• [Data in this exercise]:

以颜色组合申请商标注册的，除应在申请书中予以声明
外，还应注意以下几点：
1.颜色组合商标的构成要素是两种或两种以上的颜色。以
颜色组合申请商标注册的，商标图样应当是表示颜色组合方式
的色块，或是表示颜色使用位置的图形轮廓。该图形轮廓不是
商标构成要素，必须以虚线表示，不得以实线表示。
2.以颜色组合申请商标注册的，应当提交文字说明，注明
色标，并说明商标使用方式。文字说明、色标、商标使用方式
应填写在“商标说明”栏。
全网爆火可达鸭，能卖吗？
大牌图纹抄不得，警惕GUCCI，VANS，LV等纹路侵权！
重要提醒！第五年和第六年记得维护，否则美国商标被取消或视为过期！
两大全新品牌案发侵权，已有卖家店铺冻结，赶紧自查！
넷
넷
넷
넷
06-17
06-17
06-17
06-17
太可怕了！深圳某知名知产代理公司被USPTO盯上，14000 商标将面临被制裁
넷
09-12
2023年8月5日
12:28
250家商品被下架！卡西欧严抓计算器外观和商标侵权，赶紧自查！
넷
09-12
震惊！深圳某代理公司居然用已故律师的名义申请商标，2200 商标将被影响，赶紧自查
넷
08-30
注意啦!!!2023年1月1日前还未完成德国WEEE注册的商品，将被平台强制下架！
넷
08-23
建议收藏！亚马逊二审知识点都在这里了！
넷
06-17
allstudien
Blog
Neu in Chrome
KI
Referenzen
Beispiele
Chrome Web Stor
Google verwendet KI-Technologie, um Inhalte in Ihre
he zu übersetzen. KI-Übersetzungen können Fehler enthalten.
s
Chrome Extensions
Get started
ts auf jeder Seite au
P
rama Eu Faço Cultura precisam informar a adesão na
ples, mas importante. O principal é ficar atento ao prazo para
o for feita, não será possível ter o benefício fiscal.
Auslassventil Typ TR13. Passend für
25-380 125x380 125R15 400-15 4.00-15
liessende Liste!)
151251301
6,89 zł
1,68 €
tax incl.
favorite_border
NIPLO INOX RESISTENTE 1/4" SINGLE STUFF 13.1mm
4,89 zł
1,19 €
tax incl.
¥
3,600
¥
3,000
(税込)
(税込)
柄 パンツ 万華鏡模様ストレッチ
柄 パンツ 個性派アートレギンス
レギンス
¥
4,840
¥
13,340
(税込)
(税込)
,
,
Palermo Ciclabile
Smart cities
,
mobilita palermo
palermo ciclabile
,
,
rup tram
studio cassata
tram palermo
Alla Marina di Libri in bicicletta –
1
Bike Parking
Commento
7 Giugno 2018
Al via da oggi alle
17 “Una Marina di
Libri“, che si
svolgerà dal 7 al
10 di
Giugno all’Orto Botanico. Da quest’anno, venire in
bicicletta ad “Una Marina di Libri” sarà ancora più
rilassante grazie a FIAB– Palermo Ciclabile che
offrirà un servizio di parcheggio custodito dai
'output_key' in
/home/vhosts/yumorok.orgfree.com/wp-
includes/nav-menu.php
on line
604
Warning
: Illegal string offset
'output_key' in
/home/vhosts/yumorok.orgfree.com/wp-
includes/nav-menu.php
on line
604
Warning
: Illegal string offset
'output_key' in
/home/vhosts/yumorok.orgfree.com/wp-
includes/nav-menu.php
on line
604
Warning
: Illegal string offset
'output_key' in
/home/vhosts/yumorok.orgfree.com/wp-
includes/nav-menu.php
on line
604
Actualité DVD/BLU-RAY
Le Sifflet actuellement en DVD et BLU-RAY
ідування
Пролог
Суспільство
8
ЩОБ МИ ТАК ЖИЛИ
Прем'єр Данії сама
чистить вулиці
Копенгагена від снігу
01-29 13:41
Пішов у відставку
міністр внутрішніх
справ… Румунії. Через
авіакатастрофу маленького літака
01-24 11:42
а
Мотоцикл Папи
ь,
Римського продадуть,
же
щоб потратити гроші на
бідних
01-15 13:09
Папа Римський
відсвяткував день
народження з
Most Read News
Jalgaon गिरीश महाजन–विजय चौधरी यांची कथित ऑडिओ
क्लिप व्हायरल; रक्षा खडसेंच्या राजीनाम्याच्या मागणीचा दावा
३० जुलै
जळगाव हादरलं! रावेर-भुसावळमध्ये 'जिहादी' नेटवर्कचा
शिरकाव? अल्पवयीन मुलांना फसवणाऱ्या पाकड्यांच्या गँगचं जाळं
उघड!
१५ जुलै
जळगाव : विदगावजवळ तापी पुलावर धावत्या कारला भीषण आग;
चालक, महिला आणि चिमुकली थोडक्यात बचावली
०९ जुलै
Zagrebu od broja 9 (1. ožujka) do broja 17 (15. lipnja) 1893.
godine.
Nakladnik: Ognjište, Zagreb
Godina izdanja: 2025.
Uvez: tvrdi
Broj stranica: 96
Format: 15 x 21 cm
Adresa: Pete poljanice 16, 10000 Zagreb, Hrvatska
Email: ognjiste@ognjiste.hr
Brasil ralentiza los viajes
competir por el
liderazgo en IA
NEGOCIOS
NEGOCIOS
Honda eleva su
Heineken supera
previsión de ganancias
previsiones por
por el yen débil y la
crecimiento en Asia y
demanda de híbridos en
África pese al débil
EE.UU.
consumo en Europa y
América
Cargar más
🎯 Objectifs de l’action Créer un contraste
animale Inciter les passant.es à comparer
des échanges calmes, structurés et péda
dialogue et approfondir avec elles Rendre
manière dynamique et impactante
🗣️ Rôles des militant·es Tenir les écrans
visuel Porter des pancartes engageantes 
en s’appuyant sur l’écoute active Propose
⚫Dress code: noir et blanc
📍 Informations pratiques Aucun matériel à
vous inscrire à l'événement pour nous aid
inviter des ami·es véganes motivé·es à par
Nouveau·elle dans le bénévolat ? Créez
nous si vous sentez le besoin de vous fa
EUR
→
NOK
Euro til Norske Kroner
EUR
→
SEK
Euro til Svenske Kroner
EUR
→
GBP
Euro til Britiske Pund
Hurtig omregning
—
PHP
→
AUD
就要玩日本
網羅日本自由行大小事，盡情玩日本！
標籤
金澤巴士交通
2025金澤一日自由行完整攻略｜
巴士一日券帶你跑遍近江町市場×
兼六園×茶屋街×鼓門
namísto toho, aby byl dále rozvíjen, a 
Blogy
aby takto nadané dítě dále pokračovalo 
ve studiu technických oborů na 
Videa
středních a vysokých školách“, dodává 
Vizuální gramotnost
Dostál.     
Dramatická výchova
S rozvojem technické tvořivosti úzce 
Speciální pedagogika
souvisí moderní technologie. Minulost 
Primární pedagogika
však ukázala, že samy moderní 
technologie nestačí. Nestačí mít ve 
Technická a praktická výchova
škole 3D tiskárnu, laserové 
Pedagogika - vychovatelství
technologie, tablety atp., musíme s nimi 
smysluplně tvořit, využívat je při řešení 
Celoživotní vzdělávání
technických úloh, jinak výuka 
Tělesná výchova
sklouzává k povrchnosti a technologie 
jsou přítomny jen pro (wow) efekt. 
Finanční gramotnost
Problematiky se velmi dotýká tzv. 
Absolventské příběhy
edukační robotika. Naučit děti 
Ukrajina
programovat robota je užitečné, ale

• [Task prompt]: Your job here is to copy the entries above exactly.

• [Response to the exercise]:
以颜色组合申请商标注册的，除应在申请书中予以声明
外，还应注意以下几点：
1.颜色组合商标的构成要素是两种或两种以上的颜色。以
颜色组合申请商标注册的，商标图样应当是表示颜色组合方式
的色块，或是表示颜色使用位置的图形轮廓。该图形轮廓不是
商标构成要素，必须以虚线表示，不得以实线表示。
2.以颜色组合申请商标注册的，应当提交文字说明，注明
色标，并说明商标使用方式。文字说明、色标、商标使用方式
应填写在“商标说明”栏。
全网爆火可达鸭，能卖吗？
大牌图纹抄不得，警惕GUCCI，VANS，LV等纹路侵权！
重要提醒！第五年和第六年记得维护，否则美国商标被取消或视为过期！
两大全新品牌案发侵权，已有卖家店铺冻结，赶紧自查！
넷
넷
넷
넷
06-17
06-17
06-17
06-17
太可怕了！深圳某知名知产代理公司被USPTO盯上，14000 商标将面临被制裁
넷
09-12
2023年8月5日
12:28
250家商品被下架！卡西欧严抓计算器外观和商标侵权，赶紧自查！
넷
09-12
震惊！深圳某代理公司居然用已故律师的名义申请商标，2200 商标将被影响，赶紧自查
넷
08-30
注意啦!!!2023年1月1日前还未完成德国WEEE注册的商品，将被平台强制下架！
넷
08-23
建议收藏！亚马逊二审知识点都在这里了！
넷
06-17
allstudien
Blog
Neu in Chrome
KI
Referenzen
Beispiele
Chrome Web Stor
Google verwendet KI-Technologie, um Inhalte in Ihre
he zu übersetzen. KI-Übersetzungen können Fehler enthalten.
s
Chrome Extensions
Get started
ts auf jeder Seite au
P
rama Eu Faço Cultura precisam informar a adesão na
ples, mas importante. O principal é ficar atento ao prazo para
o for feita, não será possível ter o benefício fiscal.
Auslassventil Typ TR13. Passend für
25-380 125x380 125R15 400-15 4.00-15
liessende Liste!)
151251301
6,89 zł
1,68 €
tax incl.
favorite_border
NIPLO INOX RESISTENTE 1/4" SINGLE STUFF 13.1mm
4,89 zł
1,19 €
tax incl.
¥
3,600
¥
3,000
(税込)
(税込)
柄 パンツ 万華鏡模様ストレッチ
柄 パンツ 個性派アートレギンス
レギンス
¥
4,840
¥
13,340
(税込)
(税込)
,
,
Palermo Ciclabile
Smart cities
,
mobilita palermo
palermo ciclabile
,
,
rup tram
studio cassata
tram palermo
Alla Marina di Libri in bicicletta –
1
Bike Parking
Commento
7 Giugno 2018
Al via da oggi alle
17 “Una Marina di
Libri“, che si
svolgerà dal 7 al
10 di
Giugno all’Orto Botanico. Da quest’anno, venire in
bicicletta ad “Una Marina di Libri” sarà ancora più
rilassante grazie a FIAB– Palermo Ciclabile che
offrirà un servizio di parcheggio custodito dai
'output_key' in
/home/vhosts/yumorok.orgfree.com/wp-
includes/nav-menu.php
on line
604
Warning
: Illegal string offset
'output_key' in
/home/vhosts/yumorok.orgfree.com/wp-
includes/nav-menu.php
on line
604
Warning
: Illegal string offset
'output_key' in
/home/vhosts/yumorok.orgfree.com/wp-
includes/nav-menu.php
on line
604
Warning
: Illegal string offset
'output_key' in
/home/vhosts/yumorok.orgfree.com/wp-
includes/nav-menu.php
on line
604
Actualité DVD/BLU-RAY
Le Sifflet actuellement en DVD et BLU-RAY
ідування
Пролог
Суспільство
8
ЩОБ МИ ТАК ЖИЛИ
Прем'єр Данії сама
чистить вулиці
Копенгагена від снігу
01-29 13:41
Пішов у відставку
міністр внутрішніх
справ… Румунії. Через
авіакатастрофу маленького літака
01-24 11:42
а
Мотоцикл Папи
ь,
Римського продадуть,
же
щоб потратити гроші на
бідних
01-15 13:09
Папа Римський
відсвяткував день
народження з
Most Read News
Jalgaon गिरीश महाजन–विजय चौधरी यांची कथित ऑडिओ
क्लिप व्हायरल; रक्षा खडसेंच्या राजीनाम्याच्या मागणीचा दावा
३० जुलै
जळगाव हादरलं! रावेर-भुसावळमध्ये 'जिहादी' नेटवर्कचा
शिरकाव? अल्पवयीन मुलांना फसवणाऱ्या पाकड्यांच्या गँगचं जाळं
उघड!
१५ जुलै
जळगाव : विदगावजवळ तापी पुलावर धावत्या कारला भीषण आग;
चालक, महिला आणि चिमुकली थोडक्यात बचावली
०९ जुलै
Zagrebu od broja 9 (1. ožujka) do broja 17 (15. lipnja) 1893.
godine.
Nakladnik: Ognjište, Zagreb
Godina izdanja: 2025.
Uvez: tvrdi
Broj stranica: 96
Format: 15 x 21 cm
Adresa: Pete poljanice 16, 10000 Zagreb, Hrvatska
Email: ognjiste@ognjiste.hr
Brasil ralentiza los viajes
competir por el
liderazgo en IA
NEGOCIOS
NEGOCIOS
Honda eleva su
Heineken supera
previsión de ganancias
previsiones por
por el yen débil y la
crecimiento en Asia y
demanda de híbridos en
África pese al débil
EE.UU.
consumo en Europa y
América
Cargar más
🎯 Objectifs de l’action Créer un contraste
animale Inciter les passant.es à comparer
des échanges calmes, structurés et péda
dialogue et approfondir avec elles Rendre
manière dynamique et impactante
🗣️ Rôles des militant·es Tenir les écrans
visuel Porter des pancartes engageantes 
en s’appuyant sur l’écoute active Propose
⚫Dress code: noir et blanc
📍 Informations pratiques Aucun matériel à
vous inscrire à l'événement pour nous aid
inviter des ami·es véganes motivé·es à par
Nouveau·elle dans le bénévolat ? Créez
nous si vous sentez le besoin de vous fa
EUR
→
NOK
Euro til Norske Kroner
EUR
→
SEK
Euro til Svenske Kroner
EUR
→
GBP
Euro til Britiske Pund
Hurtig omregning
—
PHP
→
AUD
就要玩日本
網羅日本自由行大小事，盡情玩日本！
標籤
金澤巴士交通
2025金澤一日自由行完整攻略｜
巴士一日券帶你跑遍近江町市場×
兼六園×茶屋街×鼓門
namísto toho, aby byl dále rozvíjen, a 
Blogy
aby takto nadané dítě dále pokračovalo 
ve studiu technických oborů na 
Videa
středních a vysokých školách“, dodává 
Vizuální gramotnost
Dostál.     
Dramatická výchova
S rozvojem technické tvořivosti úzce 
Speciální pedagogika
souvisí moderní technologie. Minulost 
Primární pedagogika
však ukázala, že samy moderní 
technologie nestačí. Nestačí mít ve 
Technická a praktická výchova
škole 3D tiskárnu, laserové 
Pedagogika - vychovatelství
technologie, tablety atp., musíme s nimi 
smysluplně tvořit, využívat je při řešení 
Celoživotní vzdělávání
technických úloh, jinak výuka 
Tělesná výchova
sklouzává k povrchnosti a technologie 
jsou přítomny jen pro (wow) efekt. 
Finanční gramotnost
Problematiky se velmi dotýká tzv. 
Absolventské příběhy
edukační robotika. Naučit děti 
Ukrajina
programovat robota je užitečné, ale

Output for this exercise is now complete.